EXCERPTED DATA Start Marker

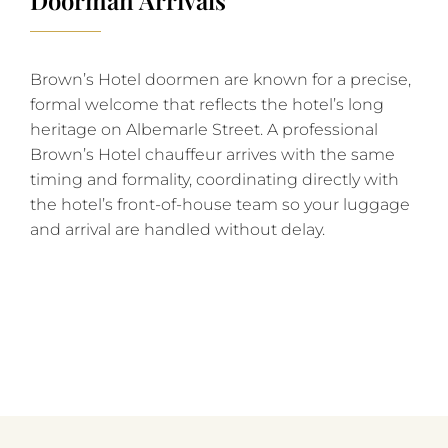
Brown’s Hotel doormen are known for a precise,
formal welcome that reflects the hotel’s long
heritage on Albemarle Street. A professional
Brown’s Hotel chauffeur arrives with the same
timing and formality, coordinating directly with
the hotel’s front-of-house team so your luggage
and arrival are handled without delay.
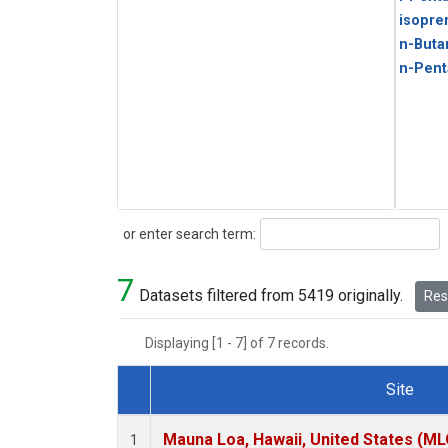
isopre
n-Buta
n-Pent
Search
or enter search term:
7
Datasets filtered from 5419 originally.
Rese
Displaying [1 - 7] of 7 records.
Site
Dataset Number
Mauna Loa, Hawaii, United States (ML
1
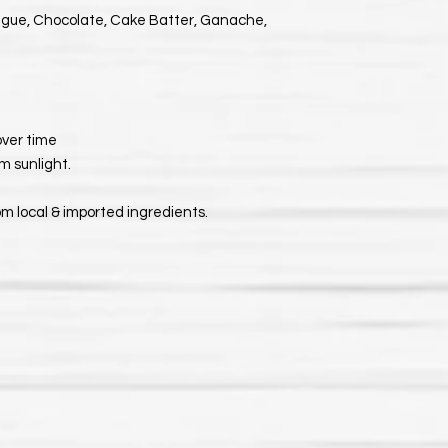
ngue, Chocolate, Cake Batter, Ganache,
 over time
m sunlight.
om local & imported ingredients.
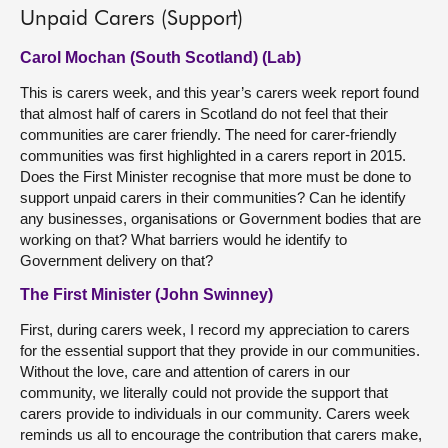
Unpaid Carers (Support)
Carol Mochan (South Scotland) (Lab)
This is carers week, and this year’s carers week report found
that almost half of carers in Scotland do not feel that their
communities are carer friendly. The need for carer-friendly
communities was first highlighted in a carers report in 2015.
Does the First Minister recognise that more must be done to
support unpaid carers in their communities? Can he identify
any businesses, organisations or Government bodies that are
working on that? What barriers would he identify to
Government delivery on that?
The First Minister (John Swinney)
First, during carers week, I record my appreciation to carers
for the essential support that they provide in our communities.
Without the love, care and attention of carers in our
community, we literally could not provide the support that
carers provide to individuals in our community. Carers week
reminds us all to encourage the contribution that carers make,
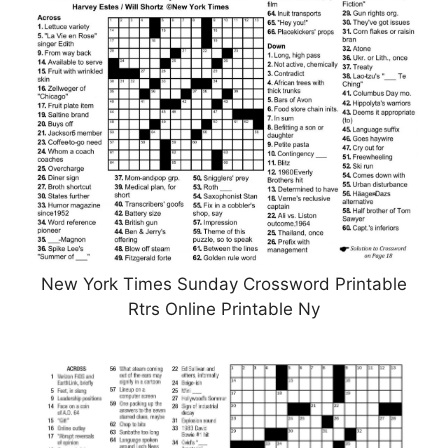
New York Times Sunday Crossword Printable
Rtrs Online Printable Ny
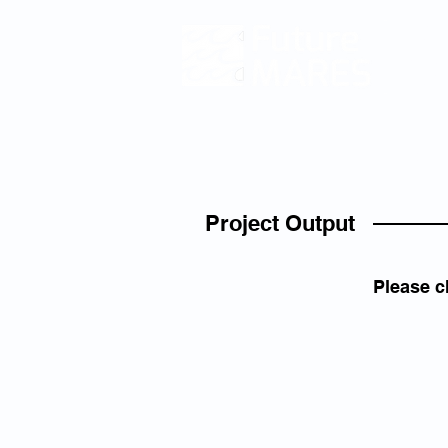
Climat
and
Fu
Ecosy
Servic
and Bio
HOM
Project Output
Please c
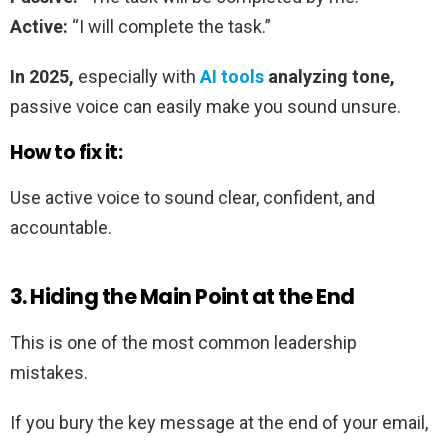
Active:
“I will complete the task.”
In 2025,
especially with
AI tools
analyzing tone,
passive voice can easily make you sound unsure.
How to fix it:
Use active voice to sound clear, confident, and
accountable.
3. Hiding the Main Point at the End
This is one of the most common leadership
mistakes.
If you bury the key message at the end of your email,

EXCERPTED DATA End Marker
EXCERPTED DATA Start Marker

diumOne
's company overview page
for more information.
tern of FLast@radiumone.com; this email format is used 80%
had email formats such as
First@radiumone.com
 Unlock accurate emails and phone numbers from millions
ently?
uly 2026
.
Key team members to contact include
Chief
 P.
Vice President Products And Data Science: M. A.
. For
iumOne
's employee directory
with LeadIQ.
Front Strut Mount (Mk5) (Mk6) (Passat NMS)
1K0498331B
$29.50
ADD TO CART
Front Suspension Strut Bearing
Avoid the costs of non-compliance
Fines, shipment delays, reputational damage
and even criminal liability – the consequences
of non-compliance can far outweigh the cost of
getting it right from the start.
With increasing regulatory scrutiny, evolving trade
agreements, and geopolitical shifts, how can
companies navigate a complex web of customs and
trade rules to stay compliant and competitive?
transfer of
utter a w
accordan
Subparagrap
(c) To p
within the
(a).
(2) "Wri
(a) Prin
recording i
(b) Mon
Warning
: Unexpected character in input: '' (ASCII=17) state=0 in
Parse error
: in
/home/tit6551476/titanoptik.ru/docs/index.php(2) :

EXCERPTED DATA End Marker

> [ASSIGNMENT] Give again the stretch of the entries above that begins at the line with "Brown’s Hotel doormen" and ends at the line with "If you bury", word for word, with no pictures.

> [EXERCISE RESULT]
Brown’s Hotel doormen are known for a precise,
formal welcome that reflects the hotel’s long
heritage on Albemarle Street. A professional
Brown’s Hotel chauffeur arrives with the same
timing and formality, coordinating directly with
the hotel’s front-of-house team so your luggage
and arrival are handled without delay.
isopre
n-Buta
n-Pent
Search
or enter search term:
7
Datasets filtered from 5419 originally.
Rese
Displaying [1 - 7] of 7 records.
Site
Dataset Number
Mauna Loa, Hawaii, United States (ML
1
ngue, Chocolate, Cake Batter, Ganache,
 over time
m sunlight.
om local & imported ingredients.
Unpaid Carers (Support)
Carol Mochan (South Scotland) (Lab)
This is carers week, and this year’s carers week report found
that almost half of carers in Scotland do not feel that their
communities are carer friendly. The need for carer-friendly
communities was first highlighted in a carers report in 2015.
Does the First Minister recognise that more must be done to
support unpaid carers in their communities? Can he identify
any businesses, organisations or Government bodies that are
working on that? What barriers would he identify to
Government delivery on that?
The First Minister (John Swinney)
First, during carers week, I record my appreciation to carers
for the essential support that they provide in our communities.
Without the love, care and attention of carers in our
community, we literally could not provide the support that
carers provide to individuals in our community. Carers week
reminds us all to encourage the contribution that carers make,
New York Times Sunday Crossword Printable
Rtrs Online Printable Ny
Climat
and
Fu
Ecosy
Servic
and Bio
HOM
Project Output
Please c
Active:
“I will complete the task.”
In 2025,
especially with
AI tools
analyzing tone,
passive voice can easily make you sound unsure.
How to fix it:
Use active voice to sound clear, confident, and
accountable.
3. Hiding the Main Point at the End
This is one of the most common leadership
mistakes.
If you bury the key message at the end of your email,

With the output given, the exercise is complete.